Serious interest in the future is historically very recent. It did not begin until significant change occurred within a lifetime. Before then the world you were born into was the same one you grew old in. There was no need to contemplate the "future." It was just more of the same.
But once the pace of change became visible to an individual, interest and concern about what was next became almost a survival need. Science fiction began as a literary genre at the same time that serious change outpaced one's life. During the industrial and digital revolutions, you needed to discern the future because that was were you were going to spend the rest of your life.
But then something weird happened in the first few years of this decade. The pace of change became so fast that it outpaced contemplation. The future became harder to predict, and exhausting to keep track of. With a long, colorful history of failed predictions, it occurred to almost everyone at once that very little of what we imagined our own futures to be would really happen. So why bother?
A few science fiction authors seemed to given up on the future. Neal Stephenson now writes historical fiction, and William Gibson set his latest book (Spook Country) in the present. He says the current times are much weirder than he could ever make up. The late Philip K. Dick, legendary outsider science fiction author, is currently Hollywood's fountainhead, inspiring one feature film after another (Blade Runner, Total Recall, Minority Report, Scanner Darkly). Dick has a post-future view that is explored in a recent, fantastic profile in the New Yorker. Here's the pertinent bit:
Although "Blade Runner," with its rainy, ruined Los Angeles, got Dick's antic tone wrong, making it too noirish and romantic, it got the central idea right: the future will be like the past, in the sense that, no matter how amazing or technologically advanced a society becomes, the basic human rhythm of petty malevolence, sordid moneygrubbing, and official violence, illuminated by occasional bursts of loyalty or desire or tenderness, will go on. Dick's future worlds are rarely evil and oppressive, exactly; they are banal and a little sordid, run by a demoralized élite at the expense of a deluded population. No matter how mad life gets, it will first of all be life.

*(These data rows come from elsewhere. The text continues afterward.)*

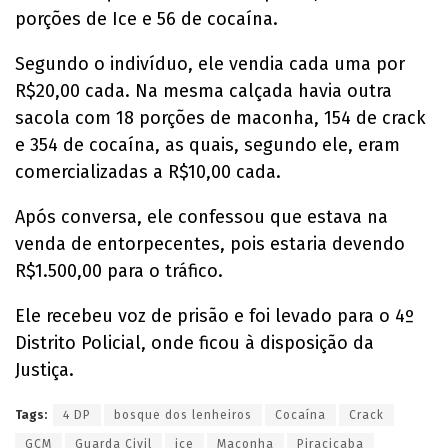
porções de Ice e 56 de cocaína.
Segundo o indivíduo, ele vendia cada uma por
R$20,00 cada. Na mesma calçada havia outra
sacola com 18 porções de maconha, 154 de crack
e 354 de cocaína, as quais, segundo ele, eram
comercializadas a R$10,00 cada.
Após conversa, ele confessou que estava na
venda de entorpecentes, pois estaria devendo
R$1.500,00 para o tráfico.
Ele recebeu voz de prisão e foi levado para o 4º
Distrito Policial, onde ficou à disposição da
Justiça.
Tags:
4 DP
bosque dos lenheiros
Cocaína
Crack
GCM
Guarda Civil
ice
Maconha
Piracicaba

In "Ubik" (1969), in turn, the first premise is that the ancient human dream of communication with the dead has been achieved at last-but, when you go to speak with them, there is static and missed connections and interference, and then you argue over your bill. ....As Yogi Berra should have said, It's possible that in the future, no one will go there anymore.
The typical Dick novel is at once fantastically original in its ideas and dutifully realistic in charting their consequences. No matter what things may come, they will be exploited, merchandised, and routinized by the force of human weakness. And the interesting corollary: it won't matter; the world of speaking ghosts will work about as well as this one. A society of paranoids can work as well as Nixon's America did and, perhaps, in similar ways.